WORK ITEM >> The records below are to be transcribed exactly, with the pictures removed.
Start of TASK MATERIAL
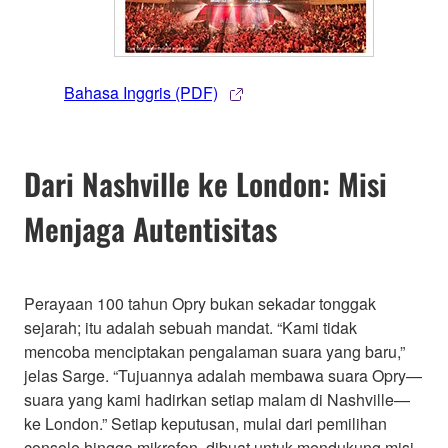
Bahasa Inggris (PDF)
Dari Nashville ke London: Misi
Menjaga Autentisitas
Perayaan 100 tahun Opry bukan sekadar tonggak
sejarah; itu adalah sebuah mandat. “Kami tidak
mencoba menciptakan pengalaman suara yang baru,”
jelas Sarge. “Tujuannya adalah membawa suara Opry—
suara yang kami hadirkan setiap malam di Nashville—
ke London.” Setiap keputusan, mulai dari pemilihan
console hingga mikrofon, dibuat untuk mendukung misi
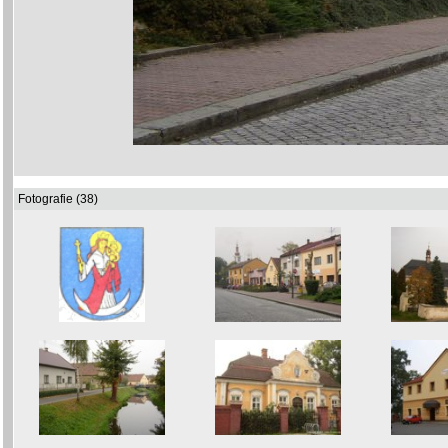
Fotografie (38)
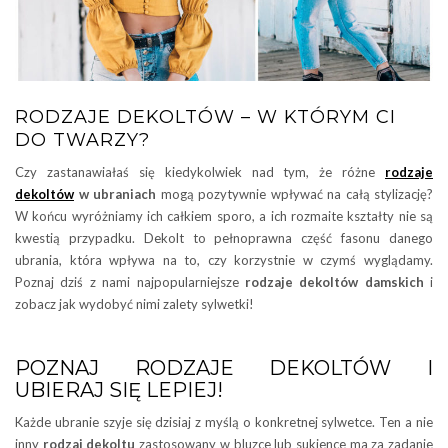
RODZAJE DEKOLTÓW – W KTÓRYM CI
DO TWARZY?
Czy zastanawiałaś się kiedykolwiek nad tym, że różne
rodzaje
dekoltów
w ubraniach
mogą pozytywnie wpływać na całą stylizację?
W końcu wyróżniamy ich całkiem sporo, a ich rozmaite kształty nie są
kwestią przypadku. Dekolt to pełnoprawna część fasonu danego
ubrania, która wpływa na to, czy korzystnie w czymś wyglądamy.
Poznaj dziś z nami najpopularniejsze
rodzaje dekoltów damskich
i
zobacz jak wydobyć nimi zalety sylwetki!
POZNAJ RODZAJE DEKOLTÓW I
UBIERAJ SIĘ LEPIEJ!
Każde ubranie szyje się dzisiaj z myślą o konkretnej sylwetce. Ten a nie
inny
rodzaj dekoltu
zastosowany w bluzce lub sukience ma za zadanie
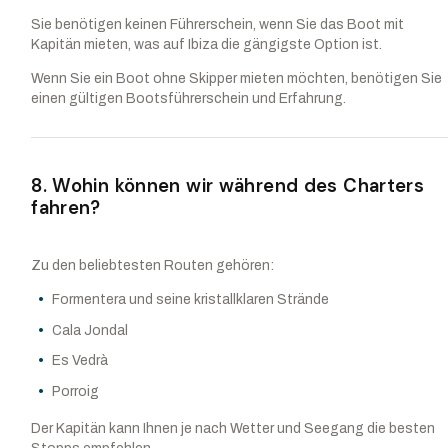
Sie benötigen keinen Führerschein, wenn Sie das Boot mit
Kapitän mieten, was auf Ibiza die gängigste Option ist.
Wenn Sie ein Boot ohne Skipper mieten möchten, benötigen Sie
einen gültigen Bootsführerschein und Erfahrung.
8. Wohin können wir während des Charters
fahren?
Zu den beliebtesten Routen gehören:
Formentera und seine kristallklaren Strände
Cala Jondal
Es Vedrà
Porroig
Der Kapitän kann Ihnen je nach Wetter und Seegang die besten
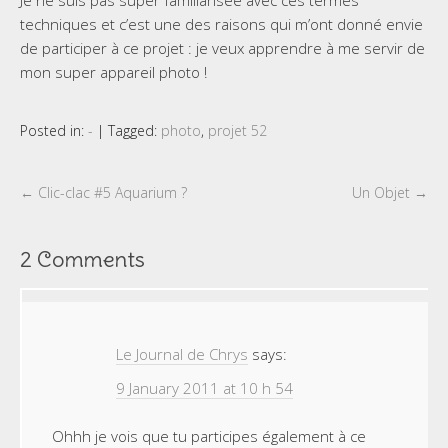
techniques et c’est une des raisons qui m’ont donné envie
de participer à ce projet : je veux apprendre à me servir de
mon super appareil photo !
Posted in:
-
|
Tagged:
photo
,
projet 52
←
Clic-clac #5 Aquarium ?
Un Objet
→
2 Comments
Le Journal de Chrys
says:
9 January 2011 at 10 h 54
Ohhh je vois que tu participes également à ce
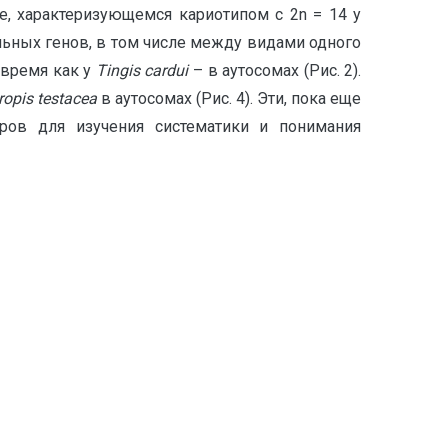
ве, характеризующемся кариотипом с 2n = 14 у
ьных генов, в том числе между видами одного
о время как у
Tingis
cardui
– в аутосомах (Рис. 2).
ropis
testacea
в аутосомах (Рис. 4). Эти, пока еще
ров для изучения систематики и понимания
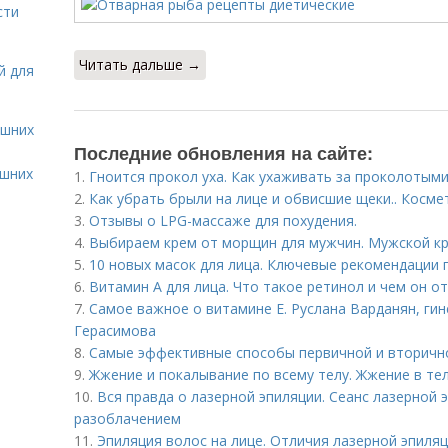
сти
Читать дальше →
й для
ашних
Последние обновления на сайте:
ашних
1.
Гноится прокол уха. Как ухаживать за проколотым
2.
Как убрать брыли на лице и обвисшие щеки.. Косм
3.
Отзывы о LPG-массаже для похудения.
4.
Выбираем крем от морщин для мужчин. Мужской кр
5.
10 новых масок для лица. Ключевые рекомендации 
6.
Витамин A для лица. Что такое ретинол и чем он о
7.
Самое важное о витамине Е. Руслана Варданян, гин
Герасимова
8.
Самые эффективные способы первичной и вторичн
9.
Жжение и покалывание по всему телу. Жжение в тел
10.
Вся правда о лазерной эпиляции. Сеанс лазерной
разоблачением
11.
Эпиляция волос на лице. Отличия лазерной эпиляц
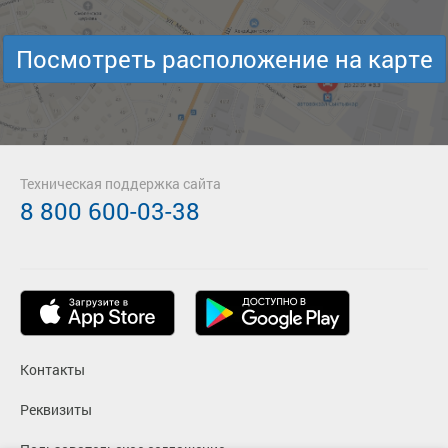
Посмотреть расположение на карте
Техническая поддержка сайта
8 800 600-03-38
Контакты
Реквизиты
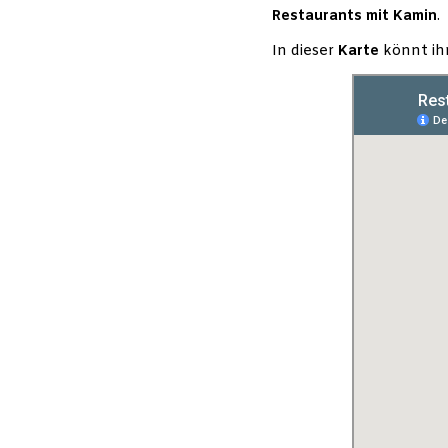
Restaurants mit Kamin
.
In dieser
Karte
könnt ih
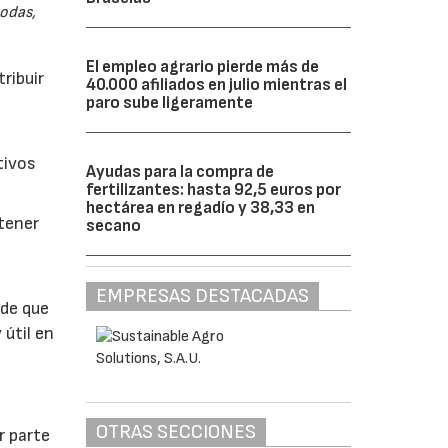
odas,
El empleo agrario pierde más de
ribuir
40.000 afiliados en julio mientras el
paro sube ligeramente
tivos
Ayudas para la compra de
fertilizantes: hasta 92,5 euros por
hectárea en regadío y 38,33 en
btener
secano
EMPRESAS DESTACADAS
 de que
 útil en
OTRAS SECCIONES
r parte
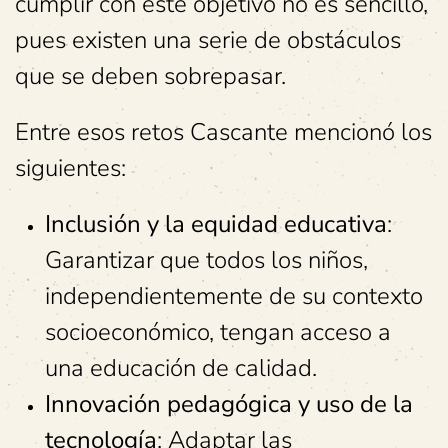
cumplir con este objetivo no es sencillo,
pues existen una serie de obstáculos
que se deben sobrepasar.
Entre esos retos Cascante mencionó los
siguientes:
Inclusión y la equidad educativa
:
Garantizar que todos los niños,
independientemente de su contexto
socioeconómico, tengan acceso a
una educación de calidad.
Innovación pedagógica y uso de la
tecnología
: Adaptar las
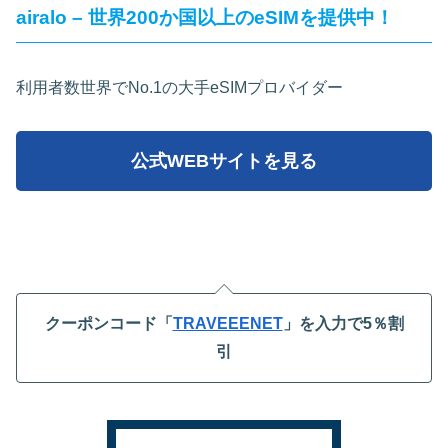
airalo – 世界200か国以上のeSIMを提供中！
利用者数世界でNo.1の大手eSIMプロバイダー
公式WEBサイトを見る
クーポンコード「
TRAVEEENET
」を入力で5％割
引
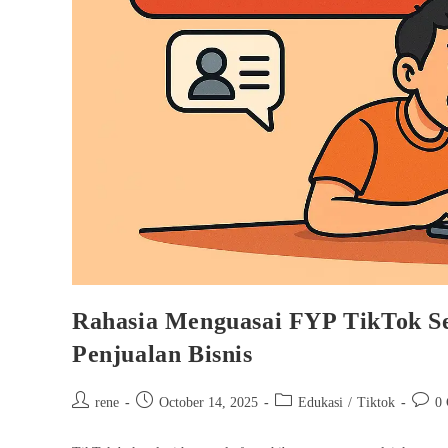
Rahasia Menguasai FYP TikTok S
Penjualan Bisnis
Post
Post
Post
Post
rene
October 14, 2025
Edukasi
/
Tiktok
0
author:
published:
category:
comme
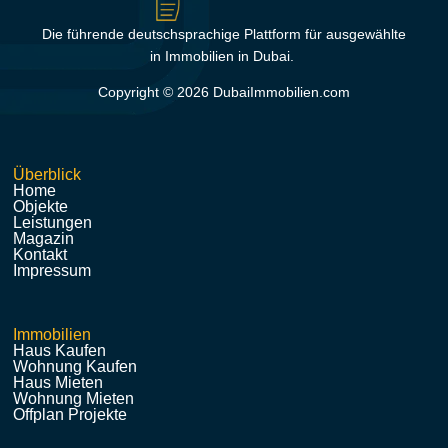
Die führende deutschsprachige Plattform für ausgewählte
in Immobilien in Dubai.
Copyright © 2026 DubaiImmobilien.com
Überblick
Home
Objekte
Leistungen
Magazin
Kontakt
Impressum
Immobilien
Haus Kaufen
Wohnung Kaufen
Haus Mieten
Wohnung Mieten
Offplan Projekte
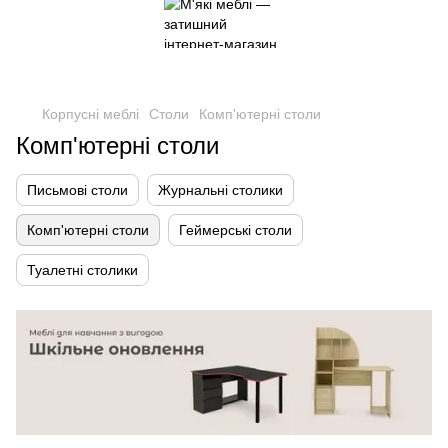
Корпусні меблі
Столи
Комп'ютерні столи
Комп'ютерні столи
Письмові столи
Журнальні столики
Комп'ютерні столи
Геймерські столи
Туалетні столики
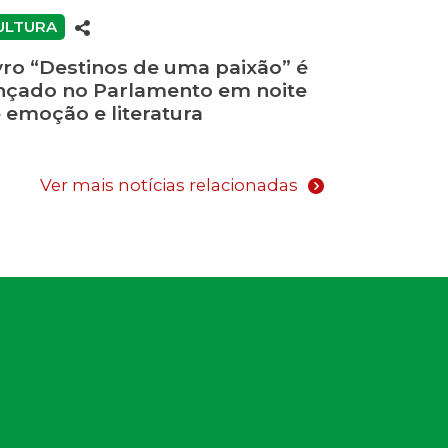
ULTURA
vro “Destinos de uma paixão” é
nçado no Parlamento em noite
 emoção e literatura
Ver mais notícias relacionadas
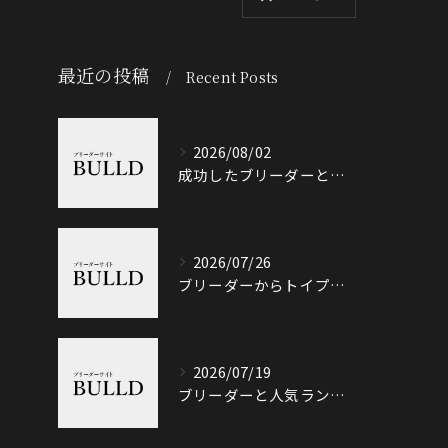
最近の投稿
Recent Posts
2026/08/02
成功したブリーダーと岐阜県加茂郡八百津町で信頼できる出会い方徹底ガイド
2026/07/26
ブリーダーからトイプードルを迎える前に知っておきたい選び方と価格相場のポイント
2026/07/19
ブリーダーと人気ランキングで土岐市の選び方や信頼性を徹底解説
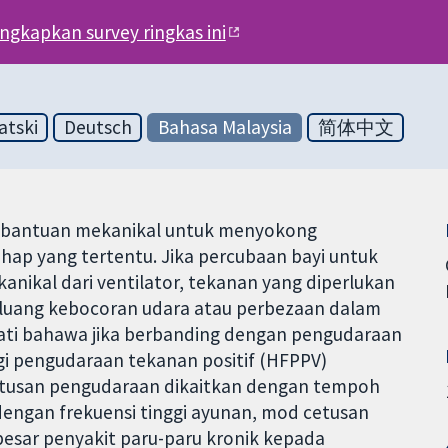
engkapkan survey ringkas ini
atski
Deutsch
Bahasa Malaysia
简体中文
n bantuan mekanikal untuk menyokong
hap yang tertentu. Jika percubaan bayi untuk
nikal dari ventilator, tekanan yang diperlukan
eluang kebocoran udara atau perbezaan dalam
pati bahawa jika berbanding dengan pengudaraan
gi pengudaraan tekanan positif (HFPPV)
etusan pengudaraan dikaitkan dengan tempoh
dengan frekuensi tinggi ayunan, mod cetusan
esar penyakit paru-paru kronik kepada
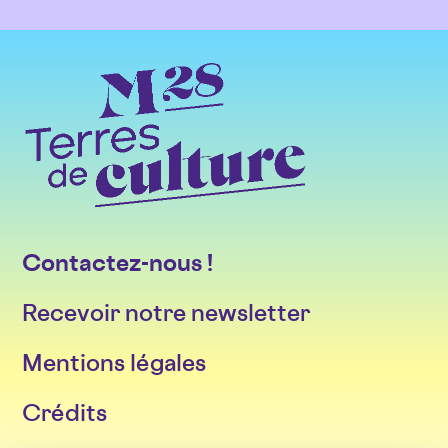
Contactez-nous !
Recevoir notre newsletter
Mentions légales
Crédits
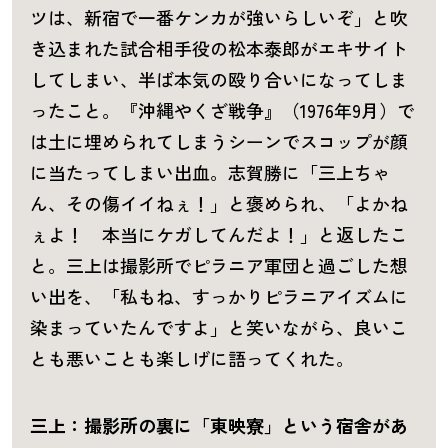
ツは、新宿で一番ケンカが強いらしいぞ」と吹
き込まれた試合相手役の松本泰郎がエキサイト
してしまい、半ば本気の殴り合いになってしま
ったこと。『沖縄やくざ戦争』（1976年9月）で
は土に埋められてしまうシーンでスコップが顔
に当たってしまい出血。志賀勝に「三上ちゃ
ん、その傷イイねぇ！」と褒められ、「よかね
ぇよ！ 本当にケガしてんだよ！」と返したこ
と。三上は撮影所でピラニア軍団と過ごした想
い出を、「私もね、すっかりピラニアイズムに
染まっていたんですよ」と笑いながら、良いこ
とも悪いことも楽しげに語ってくれた。
三上：撮影所の裏に「東映寮」という宿舎があ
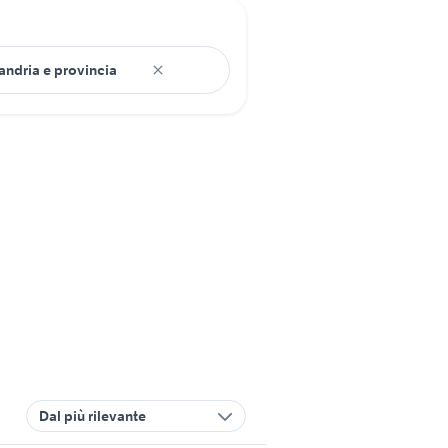
Dal più rilevante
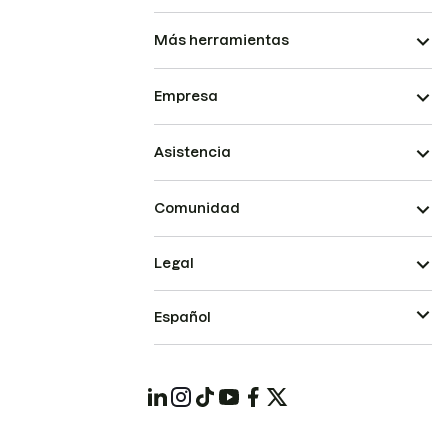
Más herramientas
Empresa
Asistencia
Comunidad
Legal
Español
End of TASK MATERIAL
OUTPUT FOR THIS EXERCISE >>
Bahasa Inggris (PDF)
Dari Nashville ke London: Misi
Menjaga Autentisitas
Perayaan 100 tahun Opry bukan sekadar tonggak
sejarah; itu adalah sebuah mandat. “Kami tidak
mencoba menciptakan pengalaman suara yang baru,”
jelas Sarge. “Tujuannya adalah membawa suara Opry—
suara yang kami hadirkan setiap malam di Nashville—
ke London.” Setiap keputusan, mulai dari pemilihan
console hingga mikrofon, dibuat untuk mendukung misi
Fotografie (38)
RODZAJE DEKOLTÓW – W KTÓRYM CI
DO TWARZY?
Czy zastanawiałaś się kiedykolwiek nad tym, że różne
rodzaje
dekoltów
w ubraniach
mogą pozytywnie wpływać na całą stylizację?
W końcu wyróżniamy ich całkiem sporo, a ich rozmaite kształty nie są
kwestią przypadku. Dekolt to pełnoprawna część fasonu danego
ubrania, która wpływa na to, czy korzystnie w czymś wyglądamy.
Poznaj dziś z nami najpopularniejsze
rodzaje dekoltów damskich
i
zobacz jak wydobyć nimi zalety sylwetki!
POZNAJ RODZAJE DEKOLTÓW I
UBIERAJ SIĘ LEPIEJ!
Każde ubranie szyje się dzisiaj z myślą o konkretnej sylwetce. Ten a nie
inny
rodzaj dekoltu
zastosowany w bluzce lub sukience ma za zadanie
Sie benötigen keinen Führerschein, wenn Sie das Boot mit
Kapitän mieten, was auf Ibiza die gängigste Option ist.
Wenn Sie ein Boot ohne Skipper mieten möchten, benötigen Sie
einen gültigen Bootsführerschein und Erfahrung.
8. Wohin können wir während des Charters
fahren?
Zu den beliebtesten Routen gehören:
Formentera und seine kristallklaren Strände
Cala Jondal
Es Vedrà
Porroig
Der Kapitän kann Ihnen je nach Wetter und Seegang die besten
techniques et c’est une des raisons qui m’ont donné envie
de participer à ce projet : je veux apprendre à me servir de
mon super appareil photo !
Posted in:
-
|
Tagged:
photo
,
projet 52
←
Clic-clac #5 Aquarium ?
Un Objet
→
2 Comments
Le Journal de Chrys
says:
9 January 2011 at 10 h 54
Ohhh je vois que tu participes également à ce
ве, характеризующемся кариотипом с 2n = 14 у
ьных генов, в том числе между видами одного
о время как у
Tingis
cardui
– в аутосомах (Рис. 2).
ropis
testacea
в аутосомах (Рис. 4). Эти, пока еще
ров для изучения систематики и понимания
сти
Читать дальше →
й для
ашних
Последние обновления на сайте:
ашних
1.
Гноится прокол уха. Как ухаживать за проколотым
2.
Как убрать брыли на лице и обвисшие щеки.. Косм
3.
Отзывы о LPG-массаже для похудения.
4.
Выбираем крем от морщин для мужчин. Мужской кр
5.
10 новых масок для лица. Ключевые рекомендации 
6.
Витамин A для лица. Что такое ретинол и чем он о
7.
Самое важное о витамине Е. Руслана Варданян, гин
Герасимова
8.
Самые эффективные способы первичной и вторичн
9.
Жжение и покалывание по всему телу. Жжение в тел
10.
Вся правда о лазерной эпиляции. Сеанс лазерной
разоблачением
11.
Эпиляция волос на лице. Отличия лазерной эпиляц
Посмотреть расположение на карте
Техническая поддержка сайта
8 800 600-03-38
Контакты
Реквизиты
Restaurants mit Kamin
.
In dieser
Karte
könnt ih
odas,
El empleo agrario pierde más de
ribuir
40.000 afiliados en julio mientras el
paro sube ligeramente
tivos
Ayudas para la compra de
fertilizantes: hasta 92,5 euros por
hectárea en regadío y 38,33 en
btener
secano
EMPRESAS DESTACADAS
 de que
 útil en
OTRAS SECCIONES
r parte
cumplir con este objetivo no es sencillo,
pues existen una serie de obstáculos
que se deben sobrepasar.
Entre esos retos Cascante mencionó los
siguientes:
Inclusión y la equidad educativa
:
Garantizar que todos los niños,
independientemente de su contexto
socioeconómico, tengan acceso a
una educación de calidad.
Innovación pedagógica y uso de la
tecnología
: Adaptar las
airalo – 世界200か国以上のeSIMを提供中！
利用者数世界でNo.1の大手eSIMプロバイダー
公式WEBサイトを見る
クーポンコード「
TRAVEEENET
」を入力で5％割
引
Rahasia Menguasai FYP TikTok S
Penjualan Bisnis
Post
Post
Post
Post
rene
October 14, 2025
Edukasi
/
Tiktok
0
author:
published:
category:
comme
Die führende deutschsprachige Plattform für ausgewählte
in Immobilien in Dubai.
Copyright © 2026 DubaiImmobilien.com
Überblick
Home
Objekte
Leistungen
Magazin
Kontakt
Impressum
Immobilien
Haus Kaufen
Wohnung Kaufen
Haus Mieten
Wohnung Mieten
Offplan Projekte
Корпусні меблі
Столи
Комп'ютерні столи
Комп'ютерні столи
Письмові столи
Журнальні столики
Комп'ютерні столи
Геймерські столи
Туалетні столики
ULTURA
vro “Destinos de uma paixão” é
nçado no Parlamento em noite
 emoção e literatura
Ver mais notícias relacionadas
最近の投稿
Recent Posts
2026/08/02
成功したブリーダーと岐阜県加茂郡八百津町で信頼できる出会い方徹底ガイド
2026/07/26
ブリーダーからトイプードルを迎える前に知っておきたい選び方と価格相場のポイント
2026/07/19
ブリーダーと人気ランキングで土岐市の選び方や信頼性を徹底解説
engkapkan survey ringkas ini
atski
Deutsch
Bahasa Malaysia
简体中文
n bantuan mekanikal untuk menyokong
hap yang tertentu. Jika percubaan bayi untuk
nikal dari ventilator, tekanan yang diperlukan
eluang kebocoran udara atau perbezaan dalam
pati bahawa jika berbanding dengan pengudaraan
gi pengudaraan tekanan positif (HFPPV)
etusan pengudaraan dikaitkan dengan tempoh
dengan frekuensi tinggi ayunan, mod cetusan
esar penyakit paru-paru kronik kepada
Contactez-nous !
Recevoir notre newsletter
Mentions légales
Crédits
ツは、新宿で一番ケンカが強いらしいぞ」と吹
き込まれた試合相手役の松本泰郎がエキサイト
してしまい、半ば本気の殴り合いになってしま
ったこと。『沖縄やくざ戦争』（1976年9月）で
は土に埋められてしまうシーンでスコップが顔
に当たってしまい出血。志賀勝に「三上ちゃ
ん、その傷イイねぇ！」と褒められ、「よかね
ぇよ！ 本当にケガしてんだよ！」と返したこ
と。三上は撮影所でピラニア軍団と過ごした想
い出を、「私もね、すっかりピラニアイズムに
染まっていたんですよ」と笑いながら、良いこ
とも悪いことも楽しげに語ってくれた。
三上：撮影所の裏に「東映寮」という宿舎があ
Dal più rilevante
Más herramientas
Empresa
Asistencia
Comunidad
Legal
Español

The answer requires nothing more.